“Oh, thank you.” I drop him a mocking curtsey. “Thank you ever so much, milord.”
I move to get into the car, but Séverin puts his hand on my shoulder and pushes me away. I look up at him in surprise. Holding my gaze, he slams the passenger door shut.
“Open your own door, then,Jeanne d’Arc.” He walks around the car. “My manners are wasted on you.”
If it wasn’t for the number of times he’s thrown insults to my face, I might have felt a little bad. But I know better. Séverin, like any privately educated rich kid, isn’t a nice person; he just knows how to appear polite and courteous to disguise his disdain for anybody other than himself.
We both get into the car. The interior is just as sleek and polished as the exterior, and even I have to admit that travelling like this must be much more comfortable than travelling by coach. As soon as I get in, I kick off my shoes and curl up in my seat. Séverin shoots me a look but says nothing.
We set off, the car driving so smoothly the engine is barely more than a soft hum.
I sit with my cheek on my fist, staring out of the window. The sky is still dark, the sun a mist of grey pallor low in the sky. The silhouette of Spearcrest, with its turrets and chimneys and spiky trees, slowly disappears from view, replaced by narrow country roads framed with bushes. Instead of rain, dead leaves flutter sadly from their branches as they tremble in the wind. They gather in piles by the sides of the road and swirl in swathes when we drive past them.
“You can go to sleep if you want,” Séverin says after a while. “I don’t mind.”
“I can’t sleep if there’s another person there,” I mumble against my wrist.
He frowns. “What do you mean? Have you never had a sleepover before? Shared a bed with a boyfriend?”
“I’ve had sleepovers before. But I don’t sleep. Usually, I’ll just stay up and doodle or lie there with my eyes wide open.”
He glances at me. “That’s so weird. What are you afraid of? That someone’s going to stab you while you’re asleep?”
“I’m not afraid of anything.”
Even as I speak, I suddenly remember being very young, asleep on the couch, and waking up to my parents’ voices. Nowadays, they don’t argue so much—they barely talk—but when I was younger, they argued all the time.
Maybe Séverin is right after all.
“Everybody’s afraid of something,” he says, oblivious to my inner revelations.
I lift my head from my hand to look at him. “Really? Even you?”
“Of course.”
“What are you afraid of, then?”
I wonder what this information might be worth if I sold it to a gossip blog. I half-expect him to come up with a pretentious, secretly self-congratulatory answer. Something like the fear of failure or the fear of fear itself.
But he doesn’t.
“Eels,” he blurts out.
“Eels?”
He shudders. “Anguilles.”
“I know what eels are. Why eels? Did you have an incident with an eel?”

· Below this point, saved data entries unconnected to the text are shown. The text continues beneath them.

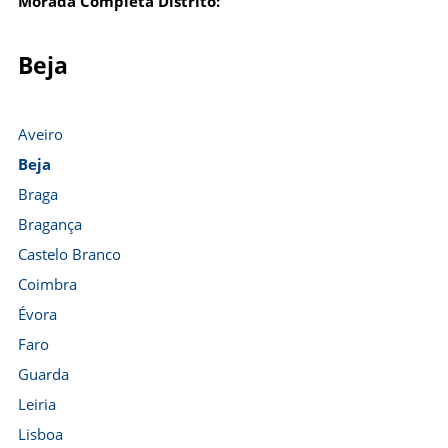
Morada Completa Distrito:
Beja
Aveiro
Beja
Braga
Bragança
Castelo Branco
Coimbra
Évora
Faro
Guarda
Leiria
Lisboa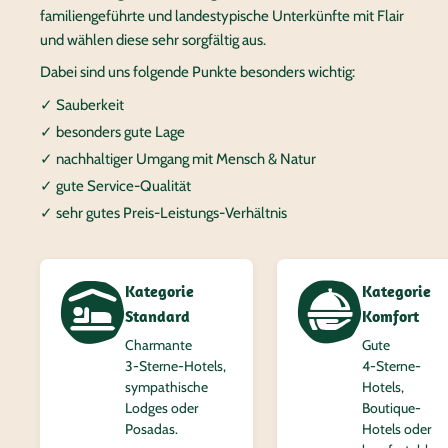
familiengeführte und landestypische Unterkünfte mit Flair
und wählen diese sehr sorgfältig aus.
Dabei sind uns folgende Punkte besonders wichtig:
✓ Sauberkeit
✓ besonders gute Lage
✓ nachhaltiger Umgang mit Mensch & Natur
✓ gute Service-Qualität
✓ sehr gutes Preis-Leistungs-Verhältnis
Kategorie
Kategorie
Standard
Komfort
Charmante
Gute
3‑Sterne-Hotels,
4‑Sterne-
sympathische
Hotels,
Lodges oder
Boutique-
Posadas.
Hotels oder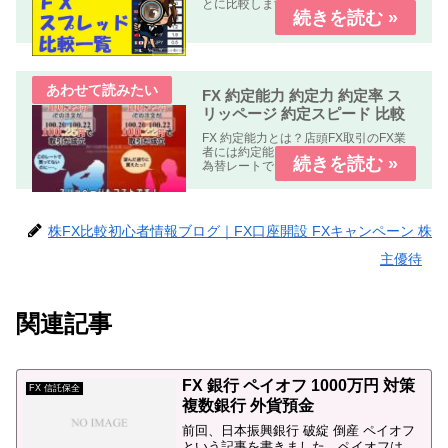
とに比較します。
FX 約定能力 約定力 約定率 ス
リッページ 約定スピード 比較
FX 約定能力とは？店頭FX取引のFX業
者には約定能力の高いFX業者指定した
為替レートできちんと約定する。約定
能力の低いFX業者指定した為替レート
で約定しない。もしくは約定しにく
い。の２種類の業者が有ります。FX 約
定能力 比較 まとめFX...
株FX比較初心者情報ブログ｜FX口座開設 FXキャンペーン 株
主優待
関連記事
FX 銀行 ペイオフ 1000万円 対策
FX 信託保全
複数銀行 外貨預金
前回、日本振興銀行 破綻 倒産 ペイオフ
という記事を書きました。ペイオフは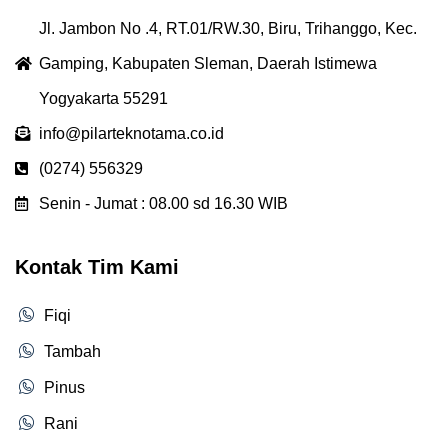
Jl. Jambon No .4, RT.01/RW.30, Biru, Trihanggo, Kec.
Gamping, Kabupaten Sleman, Daerah Istimewa
Yogyakarta 55291
info@pilarteknotama.co.id
(0274) 556329
Senin - Jumat : 08.00 sd 16.30 WIB
Kontak Tim Kami
Fiqi
Tambah
Pinus
Rani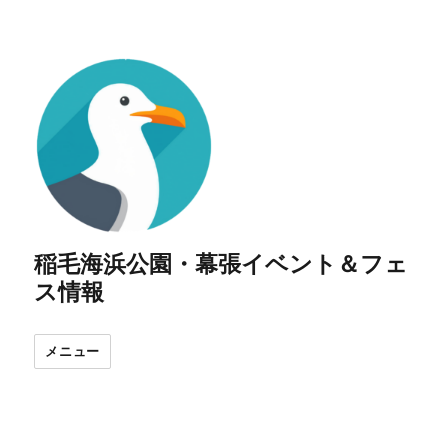
稲毛海浜公園・幕張イベント＆フェ
ス情報
メニュー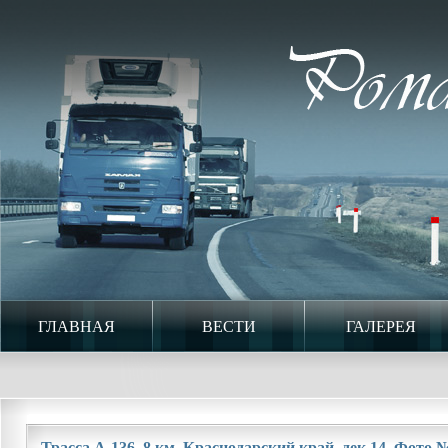
ГЛАВНАЯ
ВЕСТИ
ГАЛЕРЕЯ
Трасса А-136. 8 км. Краснодарский край. дек.14. Фото №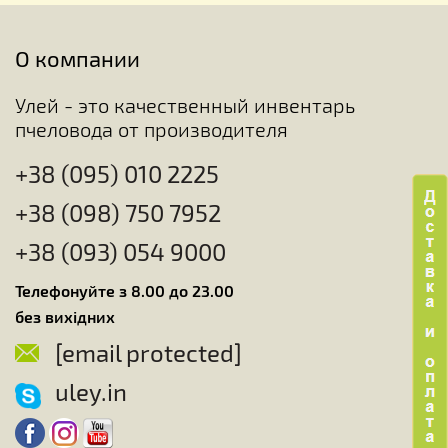
О компании
Улей - это качественный инвентарь
пчеловода от производителя
+38 (095) 010 2225
+38 (098) 750 7952
+38 (093) 054 9000
Телефонуйте з 8.00 до 23.00
без вихідних
[email protected]
uley.in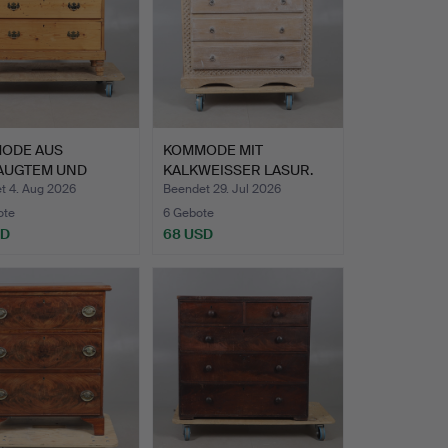
ODE AUS
KOMMODE MIT
AUGTEM UND
KALKWEISSER LASUR.
CHSTEM KIEF…
t 4. Aug 2026
Beendet 29. Jul 2026
ote
6 Gebote
SD
68 USD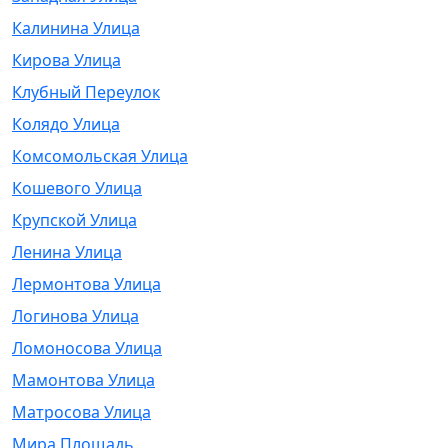
Калинина Улица
Кирова Улица
Клубный Переулок
Колядо Улица
Комсомольская Улица
Кошевого Улица
Крупской Улица
Ленина Улица
Лермонтова Улица
Логинова Улица
Ломоносова Улица
Мамонтова Улица
Матросова Улица
Мира Площадь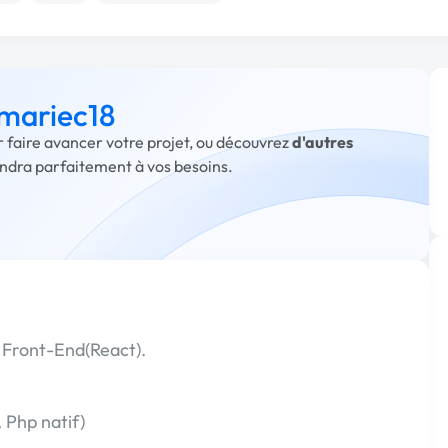
 mariec18
r faire avancer votre projet, ou découvrez
d'autres
ondra parfaitement à vos besoins.
e Front-End(React).
Php natif)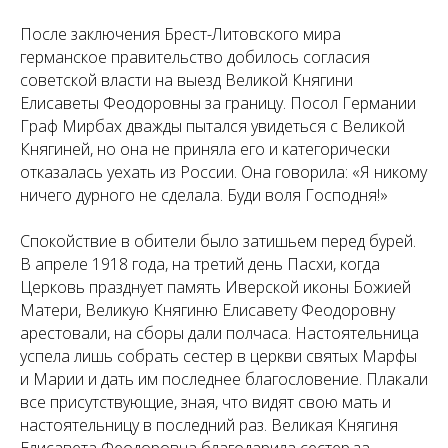
После заключения Брест-Литовского мира
германское правительство добилось согласия
советской власти на выезд Великой Княгини
Елисаветы Феодоровны за границу. Посол Германии
Граф Мирбах дважды пытался увидеться с Великой
Княгиней, но она не приняла его и категорически
отказалась уехать из России. Она говорила: «Я никому
ничего дурного не сделала. Буди воля Господня!»
Спокойствие в обители было затишьем перед бурей.
В апреле 1918 года, на третий день Пасхи, когда
Церковь празднует память Иверской иконы Божией
Матери, Великую Княгиню Елисавету Феодоровну
арестовали, на сборы дали полчаса. Настоятельница
успела лишь собрать сестер в церкви святых Марфы
и Марии и дать им последнее благословение. Плакали
все присутствующие, зная, что видят свою мать и
настоятельницу в последний раз. Великая Княгиня
Елисавета Феодоровна благодарила сестер за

He shakes his head. His handsome face is twisted in a grimace of disgust and dread. “No. I’ve never even seen an eel. And I’ll do everything I can to avoid ever having to see one.”

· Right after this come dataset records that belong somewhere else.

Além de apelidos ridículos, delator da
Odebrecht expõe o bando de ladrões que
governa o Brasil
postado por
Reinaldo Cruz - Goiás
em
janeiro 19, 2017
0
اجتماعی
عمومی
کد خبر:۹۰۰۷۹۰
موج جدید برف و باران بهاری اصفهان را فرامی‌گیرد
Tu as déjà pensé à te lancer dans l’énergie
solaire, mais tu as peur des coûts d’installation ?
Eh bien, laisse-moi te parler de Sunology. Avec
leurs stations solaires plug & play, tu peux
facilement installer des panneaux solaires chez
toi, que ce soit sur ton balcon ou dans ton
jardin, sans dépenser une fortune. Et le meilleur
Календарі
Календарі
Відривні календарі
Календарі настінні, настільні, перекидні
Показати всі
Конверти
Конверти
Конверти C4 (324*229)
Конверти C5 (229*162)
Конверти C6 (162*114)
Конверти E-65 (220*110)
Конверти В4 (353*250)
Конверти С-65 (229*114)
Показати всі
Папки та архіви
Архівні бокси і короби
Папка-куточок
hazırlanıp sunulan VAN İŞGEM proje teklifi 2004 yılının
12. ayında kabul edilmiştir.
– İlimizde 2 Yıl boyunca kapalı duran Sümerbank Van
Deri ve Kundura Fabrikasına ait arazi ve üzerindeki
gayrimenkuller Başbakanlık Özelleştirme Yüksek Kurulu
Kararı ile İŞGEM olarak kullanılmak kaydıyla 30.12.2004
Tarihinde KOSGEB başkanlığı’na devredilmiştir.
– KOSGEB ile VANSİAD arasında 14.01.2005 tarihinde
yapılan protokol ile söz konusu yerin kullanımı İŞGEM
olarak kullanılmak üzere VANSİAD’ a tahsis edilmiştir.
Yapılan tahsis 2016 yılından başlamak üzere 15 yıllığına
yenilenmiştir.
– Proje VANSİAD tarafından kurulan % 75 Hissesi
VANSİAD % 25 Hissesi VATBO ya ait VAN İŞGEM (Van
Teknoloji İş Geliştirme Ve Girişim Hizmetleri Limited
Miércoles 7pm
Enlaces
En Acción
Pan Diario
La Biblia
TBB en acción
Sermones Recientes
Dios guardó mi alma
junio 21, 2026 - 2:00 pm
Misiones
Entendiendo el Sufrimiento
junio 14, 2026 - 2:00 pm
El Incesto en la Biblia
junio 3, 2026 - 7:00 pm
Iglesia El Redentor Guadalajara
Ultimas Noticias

“Should you be telling me this?” I ask, doing my best to suppress a smile.
“Why, what are you going to do? Dump a bucket of eels in my bed?”
I laugh but say nothing. He turns to glare at me. “That’s not even funny. You twisted little bitch. You know, my parents described you as this sweet, arty girl. Either they were lying through their teeth or you’ve got everybody fooled.”
I try to think about how my parents described Séverin, but they never did. They just told me I was getting engaged to him and that it was just what I had to do for the family.